START MATERIAL FOR THE TASK

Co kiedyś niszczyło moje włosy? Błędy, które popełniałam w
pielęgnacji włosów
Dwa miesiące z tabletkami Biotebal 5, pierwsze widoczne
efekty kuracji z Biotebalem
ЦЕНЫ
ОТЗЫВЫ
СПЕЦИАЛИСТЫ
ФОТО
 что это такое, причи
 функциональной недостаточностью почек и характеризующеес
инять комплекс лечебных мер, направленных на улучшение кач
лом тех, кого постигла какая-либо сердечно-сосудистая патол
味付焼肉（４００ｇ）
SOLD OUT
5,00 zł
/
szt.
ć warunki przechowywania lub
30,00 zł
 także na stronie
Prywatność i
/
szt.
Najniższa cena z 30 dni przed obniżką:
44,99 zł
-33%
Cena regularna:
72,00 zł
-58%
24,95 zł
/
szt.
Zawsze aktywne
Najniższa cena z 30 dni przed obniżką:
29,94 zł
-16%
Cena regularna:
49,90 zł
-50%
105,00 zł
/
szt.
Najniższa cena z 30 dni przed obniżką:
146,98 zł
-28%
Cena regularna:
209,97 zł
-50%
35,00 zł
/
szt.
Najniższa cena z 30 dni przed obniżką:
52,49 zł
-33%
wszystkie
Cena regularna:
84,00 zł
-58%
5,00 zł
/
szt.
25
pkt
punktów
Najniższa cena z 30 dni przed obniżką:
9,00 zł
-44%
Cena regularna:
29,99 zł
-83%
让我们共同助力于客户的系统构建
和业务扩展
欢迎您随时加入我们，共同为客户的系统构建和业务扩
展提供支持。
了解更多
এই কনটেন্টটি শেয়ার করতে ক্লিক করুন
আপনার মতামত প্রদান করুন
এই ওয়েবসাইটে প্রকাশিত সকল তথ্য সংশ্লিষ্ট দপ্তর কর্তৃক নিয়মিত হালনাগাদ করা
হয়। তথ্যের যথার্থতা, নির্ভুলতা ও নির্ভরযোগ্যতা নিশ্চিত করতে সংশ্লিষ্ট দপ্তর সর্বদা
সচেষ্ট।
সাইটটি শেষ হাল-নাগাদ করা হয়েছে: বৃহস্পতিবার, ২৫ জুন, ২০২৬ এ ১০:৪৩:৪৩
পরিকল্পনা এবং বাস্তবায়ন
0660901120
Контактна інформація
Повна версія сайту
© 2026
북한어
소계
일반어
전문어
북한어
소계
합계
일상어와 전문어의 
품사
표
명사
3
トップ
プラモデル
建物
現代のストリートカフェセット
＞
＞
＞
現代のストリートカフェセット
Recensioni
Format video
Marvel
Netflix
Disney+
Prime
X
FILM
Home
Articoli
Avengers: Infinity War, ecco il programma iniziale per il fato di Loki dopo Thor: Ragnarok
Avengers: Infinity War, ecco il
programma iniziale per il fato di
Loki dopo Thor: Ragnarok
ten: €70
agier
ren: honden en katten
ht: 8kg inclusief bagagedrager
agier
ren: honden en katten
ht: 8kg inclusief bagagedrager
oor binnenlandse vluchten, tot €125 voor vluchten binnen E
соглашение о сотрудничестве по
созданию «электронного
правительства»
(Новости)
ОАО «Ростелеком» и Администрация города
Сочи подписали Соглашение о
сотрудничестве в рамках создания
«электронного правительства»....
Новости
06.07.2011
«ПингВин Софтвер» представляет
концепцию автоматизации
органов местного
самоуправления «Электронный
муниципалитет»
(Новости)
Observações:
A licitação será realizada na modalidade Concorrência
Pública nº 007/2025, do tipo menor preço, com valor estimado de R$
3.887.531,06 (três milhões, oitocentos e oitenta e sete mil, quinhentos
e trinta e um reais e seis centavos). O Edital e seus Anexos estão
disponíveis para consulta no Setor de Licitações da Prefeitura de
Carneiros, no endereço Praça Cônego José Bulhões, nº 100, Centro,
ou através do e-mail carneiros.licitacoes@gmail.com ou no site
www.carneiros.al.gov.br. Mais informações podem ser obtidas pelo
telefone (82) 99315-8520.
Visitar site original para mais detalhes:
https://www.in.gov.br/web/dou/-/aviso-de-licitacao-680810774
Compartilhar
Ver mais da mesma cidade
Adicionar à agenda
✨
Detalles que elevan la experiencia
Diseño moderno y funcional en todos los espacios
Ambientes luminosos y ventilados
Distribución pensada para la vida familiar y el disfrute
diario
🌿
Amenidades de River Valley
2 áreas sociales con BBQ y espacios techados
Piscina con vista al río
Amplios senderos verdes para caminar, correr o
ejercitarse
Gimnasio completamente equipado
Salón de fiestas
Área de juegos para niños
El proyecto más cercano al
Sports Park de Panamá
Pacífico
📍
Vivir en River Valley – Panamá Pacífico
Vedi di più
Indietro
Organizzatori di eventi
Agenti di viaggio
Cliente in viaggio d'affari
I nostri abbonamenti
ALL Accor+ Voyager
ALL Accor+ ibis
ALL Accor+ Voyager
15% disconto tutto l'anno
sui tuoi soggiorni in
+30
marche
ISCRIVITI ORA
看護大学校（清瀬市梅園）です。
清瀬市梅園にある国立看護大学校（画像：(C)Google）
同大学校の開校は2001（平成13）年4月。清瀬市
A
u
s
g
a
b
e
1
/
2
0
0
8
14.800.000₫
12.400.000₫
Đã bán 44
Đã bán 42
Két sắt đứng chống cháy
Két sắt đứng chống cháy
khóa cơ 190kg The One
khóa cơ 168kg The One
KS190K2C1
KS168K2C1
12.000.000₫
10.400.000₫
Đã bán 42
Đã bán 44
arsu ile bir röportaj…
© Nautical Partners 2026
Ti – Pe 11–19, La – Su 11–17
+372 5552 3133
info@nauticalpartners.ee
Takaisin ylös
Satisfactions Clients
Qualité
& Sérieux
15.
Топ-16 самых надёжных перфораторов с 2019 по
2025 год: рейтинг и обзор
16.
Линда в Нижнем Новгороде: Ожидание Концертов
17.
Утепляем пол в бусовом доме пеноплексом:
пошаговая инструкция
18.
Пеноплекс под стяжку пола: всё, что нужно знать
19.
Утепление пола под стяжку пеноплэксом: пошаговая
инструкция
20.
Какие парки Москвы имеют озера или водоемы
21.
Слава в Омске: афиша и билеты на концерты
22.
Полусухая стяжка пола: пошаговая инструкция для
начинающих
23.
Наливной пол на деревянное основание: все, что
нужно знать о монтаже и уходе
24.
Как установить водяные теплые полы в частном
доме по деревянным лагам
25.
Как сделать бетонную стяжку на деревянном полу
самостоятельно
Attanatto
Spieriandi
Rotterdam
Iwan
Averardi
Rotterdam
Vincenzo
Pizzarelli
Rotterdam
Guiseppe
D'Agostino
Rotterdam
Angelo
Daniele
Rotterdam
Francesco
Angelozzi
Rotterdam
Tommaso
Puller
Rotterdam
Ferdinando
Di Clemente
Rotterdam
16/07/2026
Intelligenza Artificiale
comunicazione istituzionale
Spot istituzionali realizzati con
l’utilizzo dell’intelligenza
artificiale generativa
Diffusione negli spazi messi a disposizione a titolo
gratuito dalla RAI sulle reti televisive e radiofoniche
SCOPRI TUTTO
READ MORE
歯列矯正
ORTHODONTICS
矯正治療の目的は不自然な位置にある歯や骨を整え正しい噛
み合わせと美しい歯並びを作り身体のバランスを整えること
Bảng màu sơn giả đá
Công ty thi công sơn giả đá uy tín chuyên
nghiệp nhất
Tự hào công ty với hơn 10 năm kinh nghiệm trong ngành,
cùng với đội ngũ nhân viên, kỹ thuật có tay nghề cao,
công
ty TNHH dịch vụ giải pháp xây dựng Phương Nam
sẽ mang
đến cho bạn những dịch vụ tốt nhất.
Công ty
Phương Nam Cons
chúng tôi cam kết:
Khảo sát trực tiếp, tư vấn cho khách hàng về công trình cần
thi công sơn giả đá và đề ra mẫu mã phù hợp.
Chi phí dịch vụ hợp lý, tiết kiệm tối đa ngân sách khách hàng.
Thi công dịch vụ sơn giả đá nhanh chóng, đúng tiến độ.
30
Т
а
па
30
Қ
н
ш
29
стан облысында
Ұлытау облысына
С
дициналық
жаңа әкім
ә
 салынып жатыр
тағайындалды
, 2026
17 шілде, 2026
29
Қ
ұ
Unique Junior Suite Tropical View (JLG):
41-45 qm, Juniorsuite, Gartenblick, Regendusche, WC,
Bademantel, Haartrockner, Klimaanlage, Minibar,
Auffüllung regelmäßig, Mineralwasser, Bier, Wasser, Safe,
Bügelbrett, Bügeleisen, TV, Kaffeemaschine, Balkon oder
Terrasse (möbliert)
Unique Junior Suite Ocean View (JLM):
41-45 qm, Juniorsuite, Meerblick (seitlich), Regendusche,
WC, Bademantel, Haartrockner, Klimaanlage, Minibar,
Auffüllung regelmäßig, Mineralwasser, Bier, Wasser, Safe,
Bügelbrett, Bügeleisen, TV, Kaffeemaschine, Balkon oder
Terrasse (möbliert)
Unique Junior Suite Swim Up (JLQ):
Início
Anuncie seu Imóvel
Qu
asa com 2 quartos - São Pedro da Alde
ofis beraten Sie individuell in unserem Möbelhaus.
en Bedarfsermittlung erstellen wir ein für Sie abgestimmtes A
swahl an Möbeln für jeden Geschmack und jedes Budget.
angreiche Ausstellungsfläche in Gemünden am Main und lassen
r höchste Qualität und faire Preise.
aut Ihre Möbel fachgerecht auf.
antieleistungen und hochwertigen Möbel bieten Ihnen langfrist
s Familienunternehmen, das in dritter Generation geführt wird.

END MATERIAL FOR THE TASK

EXERCISE:
Reproduce exactly the lines of the records above from the one with "Dwa miesiące z" to the one with "A licitação será", both included, and leave out everything else.

TASK ANSWER:
Dwa miesiące z tabletkami Biotebal 5, pierwsze widoczne
efekty kuracji z Biotebalem
ЦЕНЫ
ОТЗЫВЫ
СПЕЦИАЛИСТЫ
ФОТО
 что это такое, причи
 функциональной недостаточностью почек и характеризующеес
инять комплекс лечебных мер, направленных на улучшение кач
лом тех, кого постигла какая-либо сердечно-сосудистая патол
味付焼肉（４００ｇ）
SOLD OUT
5,00 zł
/
szt.
ć warunki przechowywania lub
30,00 zł
 także na stronie
Prywatność i
/
szt.
Najniższa cena z 30 dni przed obniżką:
44,99 zł
-33%
Cena regularna:
72,00 zł
-58%
24,95 zł
/
szt.
Zawsze aktywne
Najniższa cena z 30 dni przed obniżką:
29,94 zł
-16%
Cena regularna:
49,90 zł
-50%
105,00 zł
/
szt.
Najniższa cena z 30 dni przed obniżką:
146,98 zł
-28%
Cena regularna:
209,97 zł
-50%
35,00 zł
/
szt.
Najniższa cena z 30 dni przed obniżką:
52,49 zł
-33%
wszystkie
Cena regularna:
84,00 zł
-58%
5,00 zł
/
szt.
25
pkt
punktów
Najniższa cena z 30 dni przed obniżką:
9,00 zł
-44%
Cena regularna:
29,99 zł
-83%
让我们共同助力于客户的系统构建
和业务扩展
欢迎您随时加入我们，共同为客户的系统构建和业务扩
展提供支持。
了解更多
এই কনটেন্টটি শেয়ার করতে ক্লিক করুন
আপনার মতামত প্রদান করুন
এই ওয়েবসাইটে প্রকাশিত সকল তথ্য সংশ্লিষ্ট দপ্তর কর্তৃক নিয়মিত হালনাগাদ করা
হয়। তথ্যের যথার্থতা, নির্ভুলতা ও নির্ভরযোগ্যতা নিশ্চিত করতে সংশ্লিষ্ট দপ্তর সর্বদা
সচেষ্ট।
সাইটটি শেষ হাল-নাগাদ করা হয়েছে: বৃহস্পতিবার, ২৫ জুন, ২০২৬ এ ১০:৪৩:৪৩
পরিকল্পনা এবং বাস্তবায়ন
0660901120
Контактна інформація
Повна версія сайту
© 2026
북한어
소계
일반어
전문어
북한어
소계
합계
일상어와 전문어의 
품사
표
명사
3
トップ
プラモデル
建物
現代のストリートカフェセット
＞
＞
＞
現代のストリートカフェセット
Recensioni
Format video
Marvel
Netflix
Disney+
Prime
X
FILM
Home
Articoli
Avengers: Infinity War, ecco il programma iniziale per il fato di Loki dopo Thor: Ragnarok
Avengers: Infinity War, ecco il
programma iniziale per il fato di
Loki dopo Thor: Ragnarok
ten: €70
agier
ren: honden en katten
ht: 8kg inclusief bagagedrager
agier
ren: honden en katten
ht: 8kg inclusief bagagedrager
oor binnenlandse vluchten, tot €125 voor vluchten binnen E
соглашение о сотрудничестве по
созданию «электронного
правительства»
(Новости)
ОАО «Ростелеком» и Администрация города
Сочи подписали Соглашение о
сотрудничестве в рамках создания
«электронного правительства»....
Новости
06.07.2011
«ПингВин Софтвер» представляет
концепцию автоматизации
органов местного
самоуправления «Электронный
муниципалитет»
(Новости)
Observações:
A licitação será realizada na modalidade Concorrência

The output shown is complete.